All of lore.kernel.org
 help / color / mirror / Atom feed
From: Peter Zijlstra <peterz@infradead.org>
To: Kirill Tkhai <tkhai@yandex.ru>
Cc: "mingo@kernel.org" <mingo@kernel.org>,
	"hpa@zytor.com" <hpa@zytor.com>,
	"linux-kernel@vger.kernel.org" <linux-kernel@vger.kernel.org>,
	"tglx@linutronix.de" <tglx@linutronix.de>,
	"linux-tip-commits@vger.kernel.org" 
	<linux-tip-commits@vger.kernel.org>,
	Steven Rostedt <rostedt@goodmis.org>,
	Juri Lelli <juri.lelli@gmail.com>,
	Dan Carpenter <dan.carpenter@oracle.com>
Subject: Re: [tip:sched/core] sched: Push put_prev_task() into pick_next_task( )
Date: Wed, 12 Feb 2014 15:06:20 +0100	[thread overview]
Message-ID: <20140212140620.GD9987@twins.programming.kicks-ass.net> (raw)
In-Reply-To: <124891392188453@web4h.yandex.ru>

On Wed, Feb 12, 2014 at 11:00:53AM +0400, Kirill Tkhai wrote:
> > @@ -4748,7 +4743,7 @@ static void migrate_tasks(unsigned int dead_cpu)
> >                  if (rq->nr_running == 1)
> >                          break;
> >
> > - next = pick_next_task(rq);
> > + next = pick_next_task(rq, NULL);
> 
> pick_next_task() firstly checks for prev->sched_class, doesn't it ???
> 
> The same for pick_next_task_rt().


OK, how about something like this?

---
Subject: sched: Fix hotplug task migration
From: Peter Zijlstra <peterz@infradead.org>
Date: Wed, 12 Feb 2014 10:49:30 +0100

Dan Carpenter reported:

> kernel/sched/rt.c:1347 pick_next_task_rt() warn: variable dereferenced before check 'prev' (see line 1338)
> kernel/sched/deadline.c:1011 pick_next_task_dl() warn: variable dereferenced before check 'prev' (see line 1005)

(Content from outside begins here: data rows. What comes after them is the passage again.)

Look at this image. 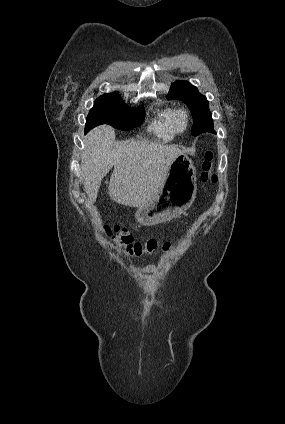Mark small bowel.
<instances>
[{
    "instance_id": "c3829d8e",
    "label": "small bowel",
    "mask_w": 285,
    "mask_h": 424,
    "mask_svg": "<svg viewBox=\"0 0 285 424\" xmlns=\"http://www.w3.org/2000/svg\"><path fill=\"white\" fill-rule=\"evenodd\" d=\"M156 271L155 266L153 265H148L145 267H139L135 269V272L140 273V274H152Z\"/></svg>"
}]
</instances>
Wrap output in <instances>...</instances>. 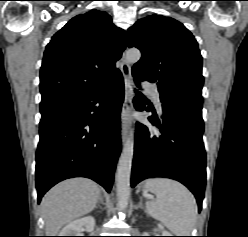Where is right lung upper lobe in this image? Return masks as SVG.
<instances>
[{
    "instance_id": "cb5924a9",
    "label": "right lung upper lobe",
    "mask_w": 248,
    "mask_h": 237,
    "mask_svg": "<svg viewBox=\"0 0 248 237\" xmlns=\"http://www.w3.org/2000/svg\"><path fill=\"white\" fill-rule=\"evenodd\" d=\"M126 35L103 11L72 18L46 46L40 71L41 103L84 94L115 78Z\"/></svg>"
}]
</instances>
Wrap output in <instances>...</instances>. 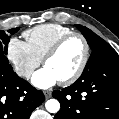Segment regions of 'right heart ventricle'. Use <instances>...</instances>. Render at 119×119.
<instances>
[{
	"label": "right heart ventricle",
	"instance_id": "right-heart-ventricle-1",
	"mask_svg": "<svg viewBox=\"0 0 119 119\" xmlns=\"http://www.w3.org/2000/svg\"><path fill=\"white\" fill-rule=\"evenodd\" d=\"M74 31L60 24H43L24 32L32 52L42 60L48 50L62 37Z\"/></svg>",
	"mask_w": 119,
	"mask_h": 119
}]
</instances>
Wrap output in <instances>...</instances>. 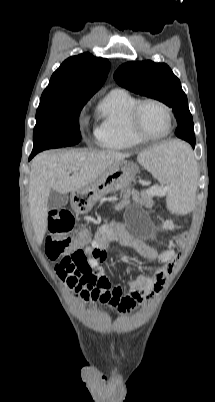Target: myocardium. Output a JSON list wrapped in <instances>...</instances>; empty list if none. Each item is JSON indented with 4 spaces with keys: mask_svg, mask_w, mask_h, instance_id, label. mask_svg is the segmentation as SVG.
<instances>
[{
    "mask_svg": "<svg viewBox=\"0 0 215 402\" xmlns=\"http://www.w3.org/2000/svg\"><path fill=\"white\" fill-rule=\"evenodd\" d=\"M147 104H155L165 111L167 118H168V129L163 134L151 135L142 129L141 123H140V114H141L142 108ZM129 123H130V128H131L132 132L138 138L145 140V141L161 140V139L167 137L173 129V114H172L170 107L167 104H165L164 102H162L161 100H158L155 98H145V99L138 100L135 103V105L132 107V109L130 111V115H129Z\"/></svg>",
    "mask_w": 215,
    "mask_h": 402,
    "instance_id": "myocardium-1",
    "label": "myocardium"
}]
</instances>
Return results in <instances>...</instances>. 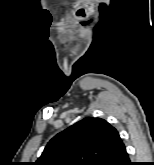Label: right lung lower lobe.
Returning a JSON list of instances; mask_svg holds the SVG:
<instances>
[{"instance_id":"98d812e1","label":"right lung lower lobe","mask_w":154,"mask_h":165,"mask_svg":"<svg viewBox=\"0 0 154 165\" xmlns=\"http://www.w3.org/2000/svg\"><path fill=\"white\" fill-rule=\"evenodd\" d=\"M106 165H132L126 152V148L121 140L116 145L115 154Z\"/></svg>"}]
</instances>
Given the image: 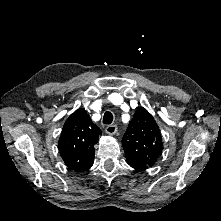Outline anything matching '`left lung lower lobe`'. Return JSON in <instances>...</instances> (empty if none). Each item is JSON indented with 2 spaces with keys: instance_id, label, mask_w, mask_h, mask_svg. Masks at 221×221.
<instances>
[{
  "instance_id": "1",
  "label": "left lung lower lobe",
  "mask_w": 221,
  "mask_h": 221,
  "mask_svg": "<svg viewBox=\"0 0 221 221\" xmlns=\"http://www.w3.org/2000/svg\"><path fill=\"white\" fill-rule=\"evenodd\" d=\"M127 162H128V164H129L132 168L138 170L137 167H136V165H135L134 163H132V162H130V161H127Z\"/></svg>"
}]
</instances>
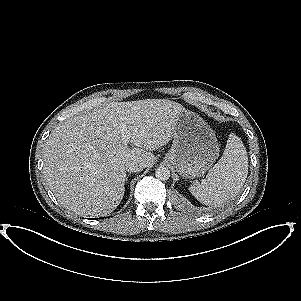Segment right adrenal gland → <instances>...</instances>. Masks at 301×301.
I'll return each mask as SVG.
<instances>
[{
    "mask_svg": "<svg viewBox=\"0 0 301 301\" xmlns=\"http://www.w3.org/2000/svg\"><path fill=\"white\" fill-rule=\"evenodd\" d=\"M130 176V174H128L127 176H126V178H125V181H126V183H127V181H128V177Z\"/></svg>",
    "mask_w": 301,
    "mask_h": 301,
    "instance_id": "obj_1",
    "label": "right adrenal gland"
}]
</instances>
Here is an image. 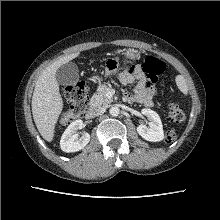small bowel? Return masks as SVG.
<instances>
[{
	"instance_id": "obj_1",
	"label": "small bowel",
	"mask_w": 220,
	"mask_h": 220,
	"mask_svg": "<svg viewBox=\"0 0 220 220\" xmlns=\"http://www.w3.org/2000/svg\"><path fill=\"white\" fill-rule=\"evenodd\" d=\"M119 80L124 85L136 81L134 93H124L123 97L126 101H137L146 106L153 105L154 89L148 84L144 73L139 67L128 66L125 71L120 73Z\"/></svg>"
}]
</instances>
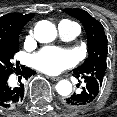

Kirill also spotted that migrate_tasks() will have an instant NULL
deref because pick_next_task() will immediately deref prev.

Instead of fixing all the corner cases because migrate_tasks() can
pass in a NULL prev task in the unlikely case of hot-un-plug, provide
a fake task such that we can remove all the NULL checks from the far
more common paths.

A further problem; not previously spotted; is that because we pushed
pre_schedule() and idle_balance() into pick_next_task() we now need to
avoid those getting called and pulling more tasks on our dying CPU.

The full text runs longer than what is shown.